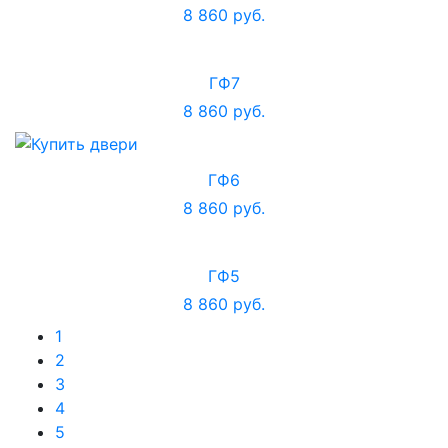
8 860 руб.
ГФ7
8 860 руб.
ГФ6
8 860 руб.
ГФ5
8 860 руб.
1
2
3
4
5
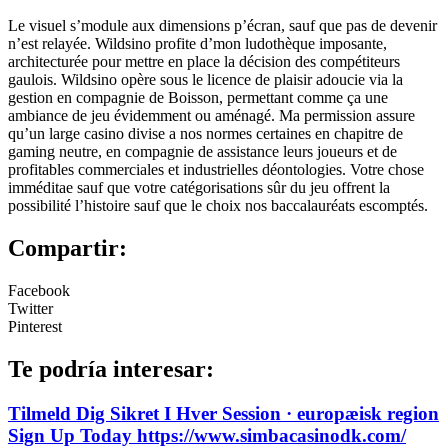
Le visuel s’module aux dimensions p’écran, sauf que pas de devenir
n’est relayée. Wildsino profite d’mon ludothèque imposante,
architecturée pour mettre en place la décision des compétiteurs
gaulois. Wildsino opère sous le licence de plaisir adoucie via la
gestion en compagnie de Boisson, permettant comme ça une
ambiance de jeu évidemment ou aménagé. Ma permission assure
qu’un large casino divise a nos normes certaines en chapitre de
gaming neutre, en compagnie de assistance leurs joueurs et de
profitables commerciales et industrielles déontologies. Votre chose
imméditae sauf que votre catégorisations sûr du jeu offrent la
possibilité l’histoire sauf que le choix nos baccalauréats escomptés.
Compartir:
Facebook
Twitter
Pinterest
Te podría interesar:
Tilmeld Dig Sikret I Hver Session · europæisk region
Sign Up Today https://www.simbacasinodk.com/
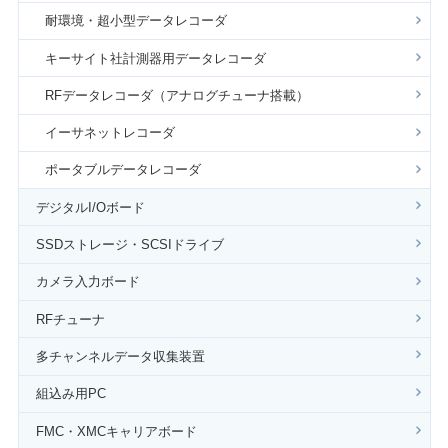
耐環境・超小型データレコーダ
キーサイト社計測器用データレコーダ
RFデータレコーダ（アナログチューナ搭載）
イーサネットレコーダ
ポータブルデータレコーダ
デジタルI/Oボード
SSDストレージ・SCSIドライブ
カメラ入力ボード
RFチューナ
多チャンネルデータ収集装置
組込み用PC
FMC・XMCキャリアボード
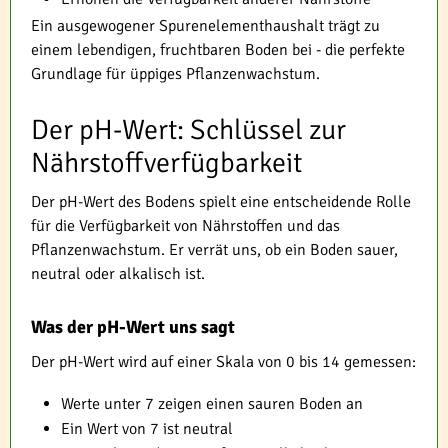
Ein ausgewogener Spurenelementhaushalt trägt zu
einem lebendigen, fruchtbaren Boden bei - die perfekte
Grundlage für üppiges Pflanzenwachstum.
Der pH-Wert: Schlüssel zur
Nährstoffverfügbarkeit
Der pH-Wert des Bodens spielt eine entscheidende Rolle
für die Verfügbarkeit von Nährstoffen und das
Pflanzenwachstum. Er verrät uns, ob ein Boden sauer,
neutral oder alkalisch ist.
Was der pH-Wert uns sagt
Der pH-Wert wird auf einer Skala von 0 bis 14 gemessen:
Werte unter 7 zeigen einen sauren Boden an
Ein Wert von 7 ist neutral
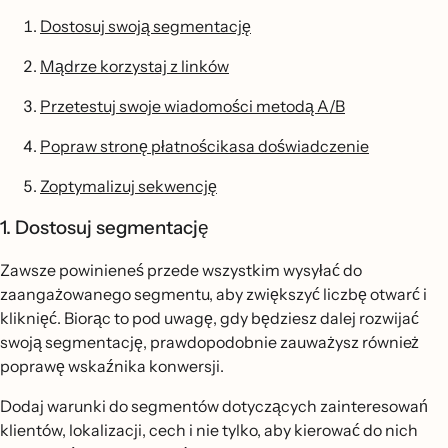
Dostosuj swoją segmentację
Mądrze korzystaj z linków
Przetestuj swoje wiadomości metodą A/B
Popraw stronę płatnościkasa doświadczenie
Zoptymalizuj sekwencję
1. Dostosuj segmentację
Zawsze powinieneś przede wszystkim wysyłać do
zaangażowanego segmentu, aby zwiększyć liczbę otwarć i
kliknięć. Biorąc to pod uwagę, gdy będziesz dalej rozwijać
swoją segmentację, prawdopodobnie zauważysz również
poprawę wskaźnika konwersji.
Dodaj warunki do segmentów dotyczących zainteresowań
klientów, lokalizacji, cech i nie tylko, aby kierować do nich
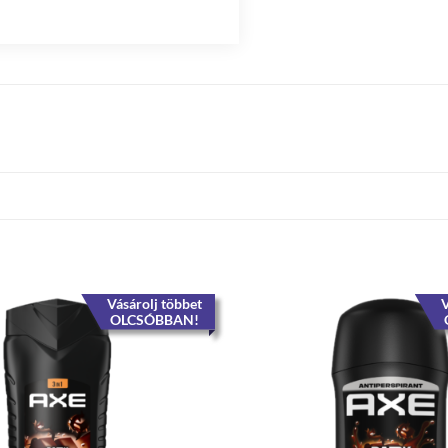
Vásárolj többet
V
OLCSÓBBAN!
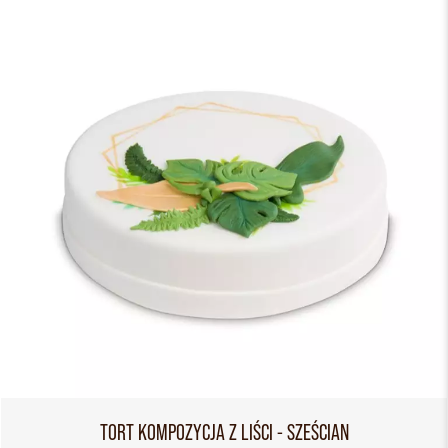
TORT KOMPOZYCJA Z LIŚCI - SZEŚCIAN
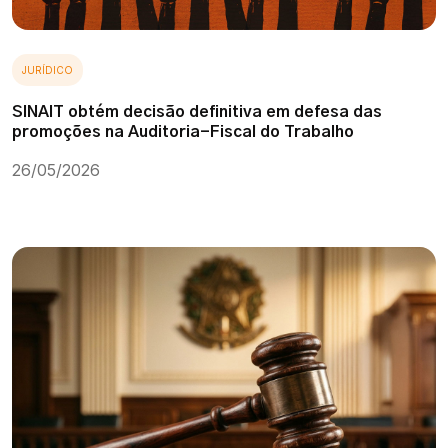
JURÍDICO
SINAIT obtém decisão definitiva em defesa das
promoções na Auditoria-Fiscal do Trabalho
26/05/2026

************

Nothing but the lines from the one containing "SINAIT obtém decisão definitiva em defesa das" through the final line of the data above is to be reproduced, each exactly as written.

SINAIT obtém decisão definitiva em defesa das
promoções na Auditoria-Fiscal do Trabalho
26/05/2026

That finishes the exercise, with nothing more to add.